• WHAT YOU ARE ASKED TO DO: Leaving the images behind, copy every line of the records exactly.
· · · · · · ·
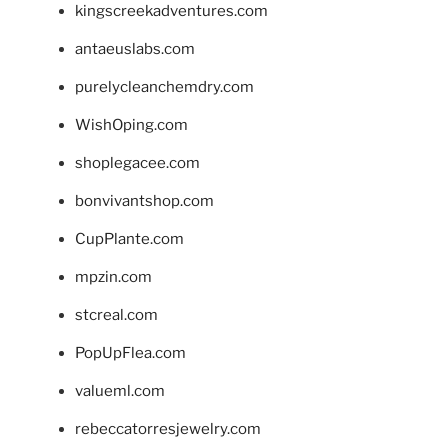
kingscreekadventures.com
antaeuslabs.com
purelycleanchemdry.com
WishOping.com
shoplegacee.com
bonvivantshop.com
CupPlante.com
mpzin.com
stcreal.com
PopUpFlea.com
valueml.com
rebeccatorresjewelry.com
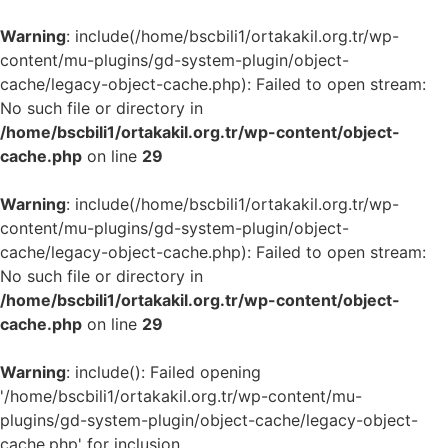
Warning
: include(/home/bscbili1/ortakakil.org.tr/wp-
content/mu-plugins/gd-system-plugin/object-
cache/legacy-object-cache.php): Failed to open stream:
No such file or directory in
/home/bscbili1/ortakakil.org.tr/wp-content/object-
cache.php
on line
29
Warning
: include(/home/bscbili1/ortakakil.org.tr/wp-
content/mu-plugins/gd-system-plugin/object-
cache/legacy-object-cache.php): Failed to open stream:
No such file or directory in
/home/bscbili1/ortakakil.org.tr/wp-content/object-
cache.php
on line
29
Warning
: include(): Failed opening
'/home/bscbili1/ortakakil.org.tr/wp-content/mu-
plugins/gd-system-plugin/object-cache/legacy-object-
cache.php' for inclusion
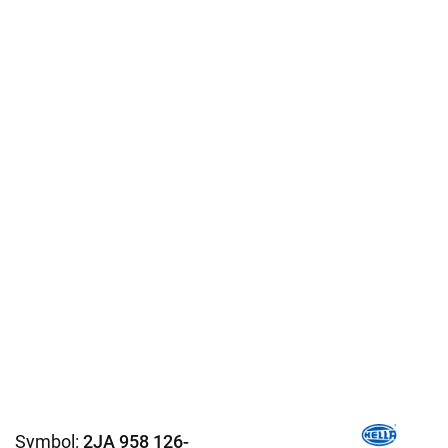
Symbol:
2JA 958 126-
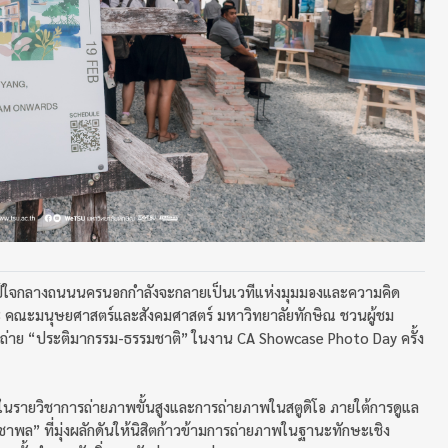
่ศิลป์ใจกลางถนนนครนอกกำลังจะกลายเป็นเวทีแห่งมุมมองและความคิด
ปีที่ 3 คณะมนุษยศาสตร์และสังคมศาสตร์ มหาวิทยาลัยทักษิณ
ชวนผู้ชม
าย “ประติมากรรม-ธรรมชาติ” ในงาน CA Showcase Photo Day ครั้ง
นรู้ในรายวิชาการถ่ายภาพขั้นสูงและการถ่ายภาพในสตูดิโอ ภายใต้การดูแล
าพล” ที่มุ่งผลักดันให้นิสิตก้าวข้ามการถ่ายภาพในฐานะทักษะเชิง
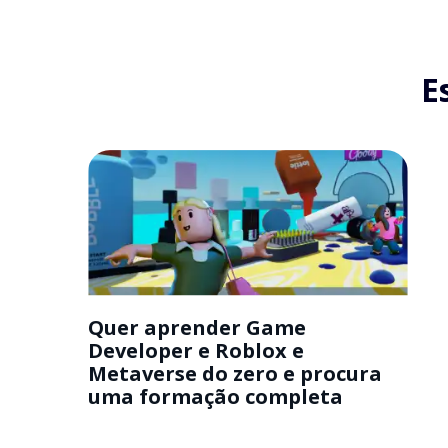
E
Quer aprender Game
Developer e Roblox e
Metaverse do zero e procura
uma formação completa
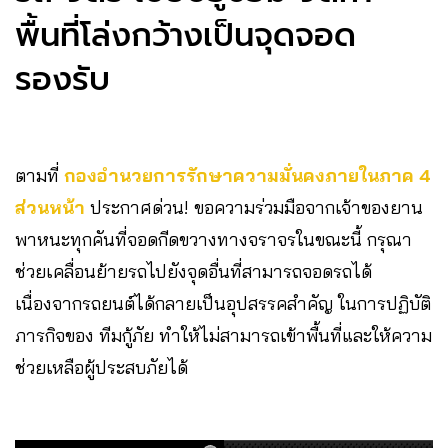
พื้นที่โล่งกว้างเป็นจุดจอด
รองรับ
ตามที่
กองอำนวยการรักษาความมั่นคงภายในภาค 4
ส่วนหน้า
ประกาศด่วน! ขอความร่วมมือจากเจ้าของยาน
พาหนะทุกคันที่จอดกีดขวางทางจราจรในขณะนี้ กรุณา
ช่วยเคลื่อนย้ายรถไปยังจุดอื่นที่สามารถจอดรถได้
เนื่องจากรถยนต์ได้กลายเป็นอุปสรรคสำคัญ ในการปฏิบัติ
ภารกิจของ ทีมกู้ภัย ทำให้ไม่สามารถเข้าพื้นที่และให้ความ
ช่วยเหลือผู้ประสบภัยได้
· · · · · · ·
• YOUR RESPONSE:
kingscreekadventures.com
antaeuslabs.com
purelycleanchemdry.com
WishOping.com
shoplegacee.com
bonvivantshop.com
CupPlante.com
mpzin.com
stcreal.com
PopUpFlea.com
valueml.com
rebeccatorresjewelry.com
Warning
: include(/home/bscbili1/ortakakil.org.tr/wp-
content/mu-plugins/gd-system-plugin/object-
cache/legacy-object-cache.php): Failed to open stream:
No such file or directory in
/home/bscbili1/ortakakil.org.tr/wp-content/object-
cache.php
on line
29
Warning
: include(/home/bscbili1/ortakakil.org.tr/wp-
content/mu-plugins/gd-system-plugin/object-
cache/legacy-object-cache.php): Failed to open stream:
No such file or directory in
/home/bscbili1/ortakakil.org.tr/wp-content/object-
cache.php
on line
29
Warning
: include(): Failed opening
'/home/bscbili1/ortakakil.org.tr/wp-content/mu-
plugins/gd-system-plugin/object-cache/legacy-object-
cache.php' for inclusion
Symbol:
2JA 958 126-
่ศิลป์ใจกลางถนนนครนอกกำลังจะกลายเป็นเวทีแห่งมุมมองและความคิด
ปีที่ 3 คณะมนุษยศาสตร์และสังคมศาสตร์ มหาวิทยาลัยทักษิณ
ชวนผู้ชม
าย “ประติมากรรม-ธรรมชาติ” ในงาน CA Showcase Photo Day ครั้ง
นรู้ในรายวิชาการถ่ายภาพขั้นสูงและการถ่ายภาพในสตูดิโอ ภายใต้การดูแล
าพล” ที่มุ่งผลักดันให้นิสิตก้าวข้ามการถ่ายภาพในฐานะทักษะเชิง
E
Quer aprender Game
Developer e Roblox e
Metaverse do zero e procura
uma formação completa
พื้นที่โล่งกว้างเป็นจุดจอด
รองรับ
ตามที่
กองอำนวยการรักษาความมั่นคงภายในภาค 4
ส่วนหน้า
ประกาศด่วน! ขอความร่วมมือจากเจ้าของยาน
พาหนะทุกคันที่จอดกีดขวางทางจราจรในขณะนี้ กรุณา
ช่วยเคลื่อนย้ายรถไปยังจุดอื่นที่สามารถจอดรถได้
เนื่องจากรถยนต์ได้กลายเป็นอุปสรรคสำคัญ ในการปฏิบัติ
ภารกิจของ ทีมกู้ภัย ทำให้ไม่สามารถเข้าพื้นที่และให้ความ
ช่วยเหลือผู้ประสบภัยได้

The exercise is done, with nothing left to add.